Exercise goal:
The lines below that include the word "entrants" are to be reported.

The input:
══════════════════════════════

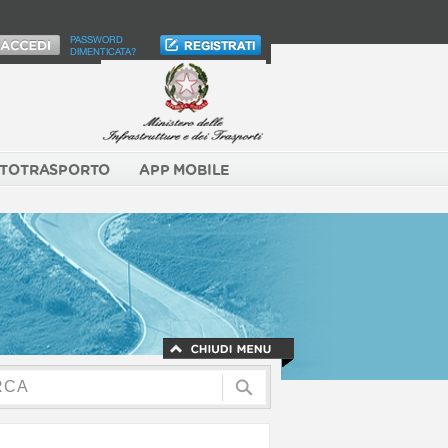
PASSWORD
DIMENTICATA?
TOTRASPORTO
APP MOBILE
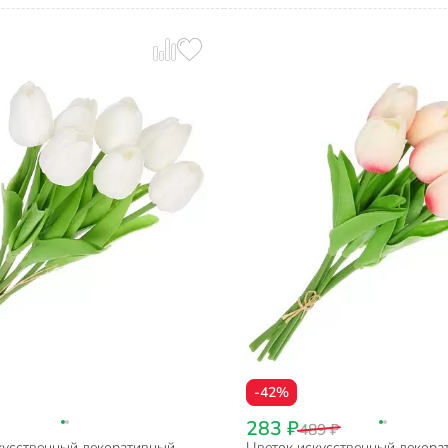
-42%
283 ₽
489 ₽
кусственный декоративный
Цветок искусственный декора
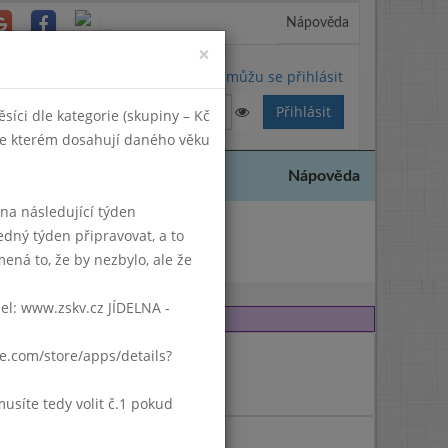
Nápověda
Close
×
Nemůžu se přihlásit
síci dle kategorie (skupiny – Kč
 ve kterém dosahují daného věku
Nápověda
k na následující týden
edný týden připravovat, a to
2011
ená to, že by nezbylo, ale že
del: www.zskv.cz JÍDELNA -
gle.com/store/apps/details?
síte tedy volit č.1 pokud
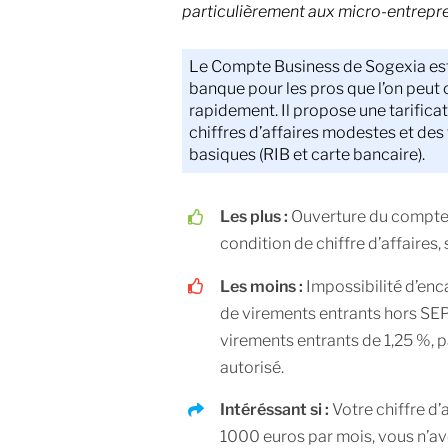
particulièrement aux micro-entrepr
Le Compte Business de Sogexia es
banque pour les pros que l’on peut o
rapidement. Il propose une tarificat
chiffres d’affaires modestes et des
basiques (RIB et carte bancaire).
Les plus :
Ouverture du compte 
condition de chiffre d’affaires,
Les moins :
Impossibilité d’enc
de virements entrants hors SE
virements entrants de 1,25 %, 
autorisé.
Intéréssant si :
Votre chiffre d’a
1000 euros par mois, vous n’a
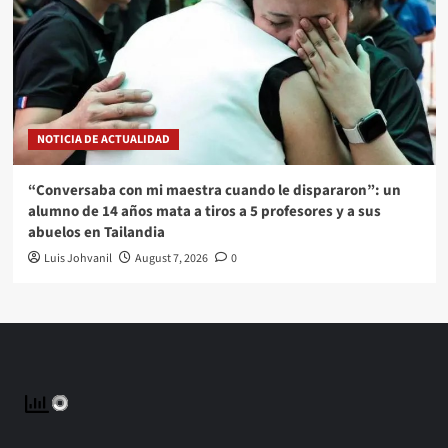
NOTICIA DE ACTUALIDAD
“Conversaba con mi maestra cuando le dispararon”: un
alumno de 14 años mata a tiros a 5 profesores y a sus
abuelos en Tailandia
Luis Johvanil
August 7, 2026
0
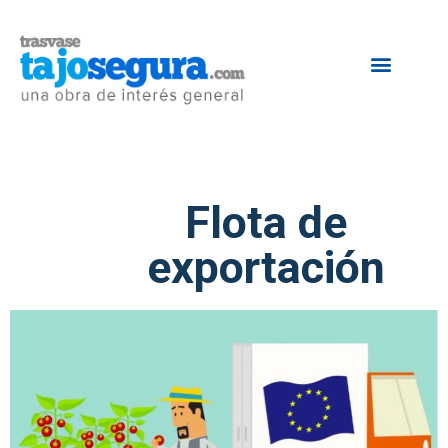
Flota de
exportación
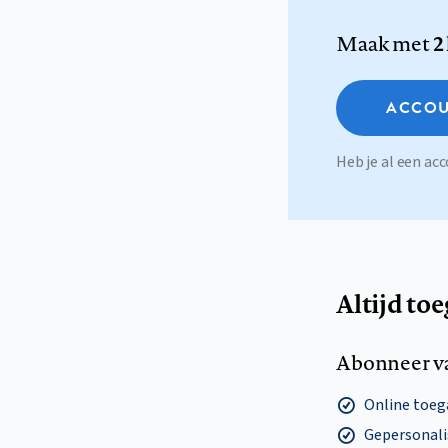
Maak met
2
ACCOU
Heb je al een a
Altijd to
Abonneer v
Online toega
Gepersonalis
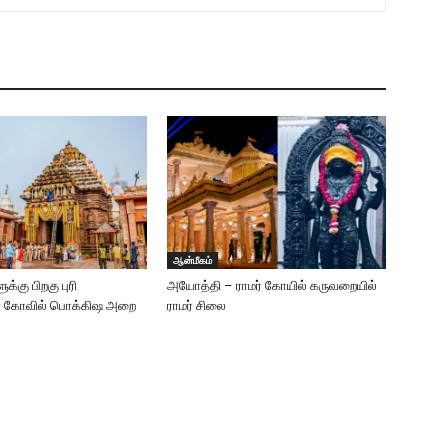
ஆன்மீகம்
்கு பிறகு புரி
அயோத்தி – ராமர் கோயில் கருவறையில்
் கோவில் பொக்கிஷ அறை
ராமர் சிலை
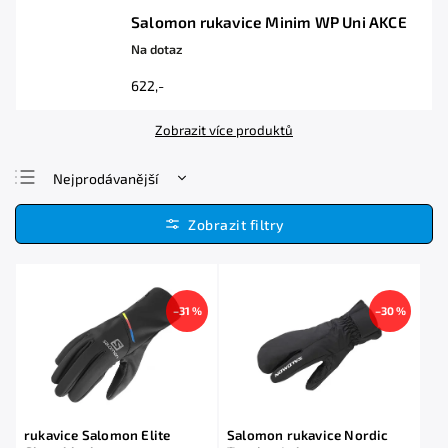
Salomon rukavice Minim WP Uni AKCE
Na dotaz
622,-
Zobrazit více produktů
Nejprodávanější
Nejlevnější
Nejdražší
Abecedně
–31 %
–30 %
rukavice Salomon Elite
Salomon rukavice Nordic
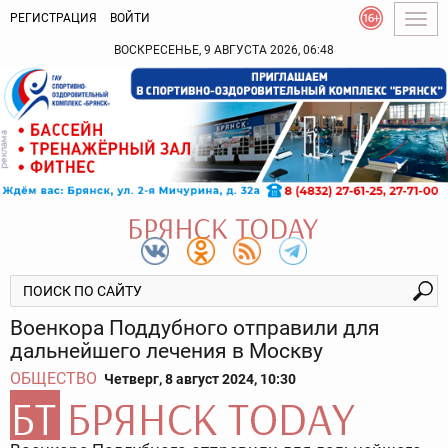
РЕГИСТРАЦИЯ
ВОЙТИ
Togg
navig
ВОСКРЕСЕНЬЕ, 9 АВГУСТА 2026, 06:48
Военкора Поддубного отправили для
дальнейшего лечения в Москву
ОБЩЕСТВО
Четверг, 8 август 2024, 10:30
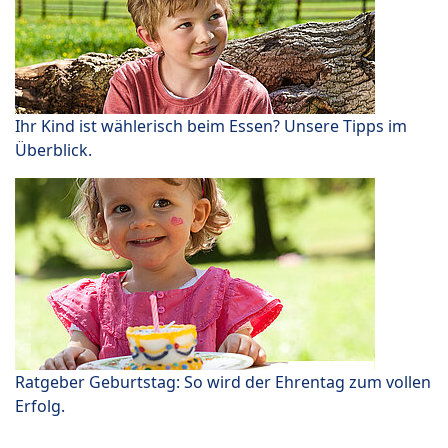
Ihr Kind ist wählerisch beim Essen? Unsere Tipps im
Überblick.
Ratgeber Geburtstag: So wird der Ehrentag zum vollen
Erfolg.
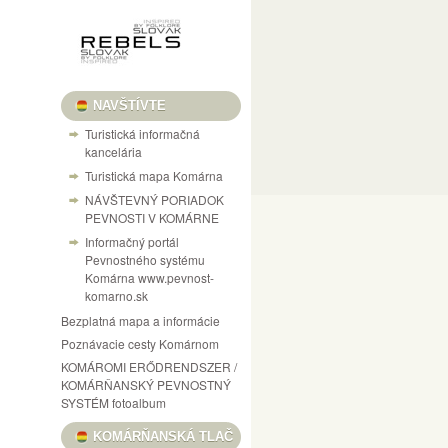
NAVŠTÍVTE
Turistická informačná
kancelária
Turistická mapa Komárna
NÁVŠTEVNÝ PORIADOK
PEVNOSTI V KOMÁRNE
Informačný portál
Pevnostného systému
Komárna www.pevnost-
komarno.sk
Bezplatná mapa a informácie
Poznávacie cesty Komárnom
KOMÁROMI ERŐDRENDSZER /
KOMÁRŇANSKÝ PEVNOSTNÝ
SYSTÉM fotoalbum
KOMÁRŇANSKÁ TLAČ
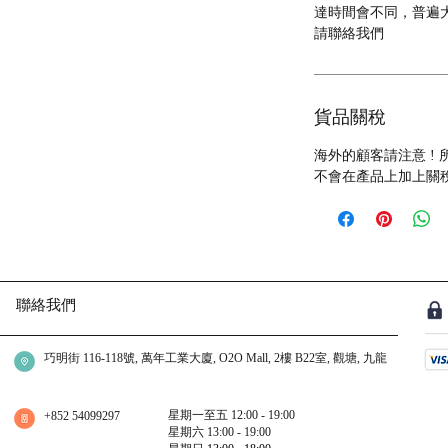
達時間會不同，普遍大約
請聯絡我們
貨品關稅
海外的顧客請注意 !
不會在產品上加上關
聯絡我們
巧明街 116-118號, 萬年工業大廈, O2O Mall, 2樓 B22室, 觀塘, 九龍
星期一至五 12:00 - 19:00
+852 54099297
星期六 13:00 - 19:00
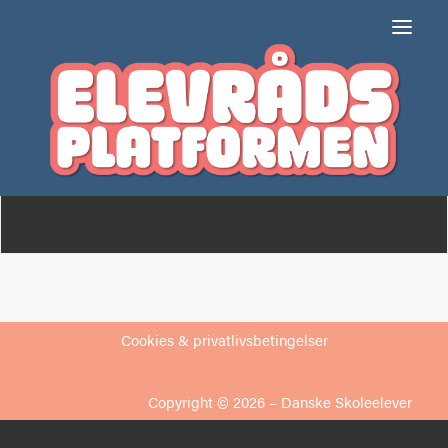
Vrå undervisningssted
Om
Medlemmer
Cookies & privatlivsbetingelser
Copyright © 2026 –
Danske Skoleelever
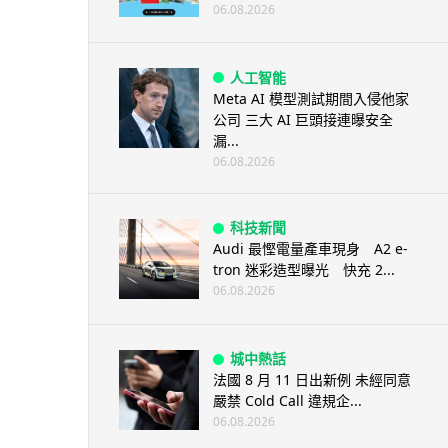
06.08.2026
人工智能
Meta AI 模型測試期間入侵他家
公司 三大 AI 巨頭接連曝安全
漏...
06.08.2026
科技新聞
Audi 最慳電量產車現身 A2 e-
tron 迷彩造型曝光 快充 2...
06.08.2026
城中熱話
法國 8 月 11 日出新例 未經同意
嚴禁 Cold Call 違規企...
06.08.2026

══════════════════════════════

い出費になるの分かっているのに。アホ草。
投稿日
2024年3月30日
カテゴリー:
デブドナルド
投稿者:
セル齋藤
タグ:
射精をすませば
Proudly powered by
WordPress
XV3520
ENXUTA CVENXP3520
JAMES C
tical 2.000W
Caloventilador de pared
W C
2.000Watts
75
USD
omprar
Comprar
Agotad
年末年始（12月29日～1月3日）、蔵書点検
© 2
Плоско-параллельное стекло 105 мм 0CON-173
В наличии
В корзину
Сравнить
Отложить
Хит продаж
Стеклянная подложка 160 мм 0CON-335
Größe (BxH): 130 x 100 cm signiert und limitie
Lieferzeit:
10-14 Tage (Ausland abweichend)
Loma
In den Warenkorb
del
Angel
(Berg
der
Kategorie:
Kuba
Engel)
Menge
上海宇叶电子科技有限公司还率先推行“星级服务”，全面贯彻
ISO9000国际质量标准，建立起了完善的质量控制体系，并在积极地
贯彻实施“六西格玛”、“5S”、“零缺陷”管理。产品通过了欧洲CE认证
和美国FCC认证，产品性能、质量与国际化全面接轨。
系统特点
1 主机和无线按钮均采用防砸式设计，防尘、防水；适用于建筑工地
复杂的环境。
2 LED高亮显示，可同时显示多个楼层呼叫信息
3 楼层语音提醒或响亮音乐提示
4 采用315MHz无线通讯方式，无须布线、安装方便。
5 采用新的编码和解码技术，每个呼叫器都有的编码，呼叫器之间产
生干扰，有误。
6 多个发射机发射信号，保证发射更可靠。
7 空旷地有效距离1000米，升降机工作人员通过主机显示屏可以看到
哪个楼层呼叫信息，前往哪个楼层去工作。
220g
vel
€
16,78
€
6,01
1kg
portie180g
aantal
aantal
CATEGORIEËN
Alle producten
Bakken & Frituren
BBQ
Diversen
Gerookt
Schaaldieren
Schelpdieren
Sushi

══════════════════════════════

Answer to this task:
de virements entrants hors SE
virements entrants de 1,25 %, 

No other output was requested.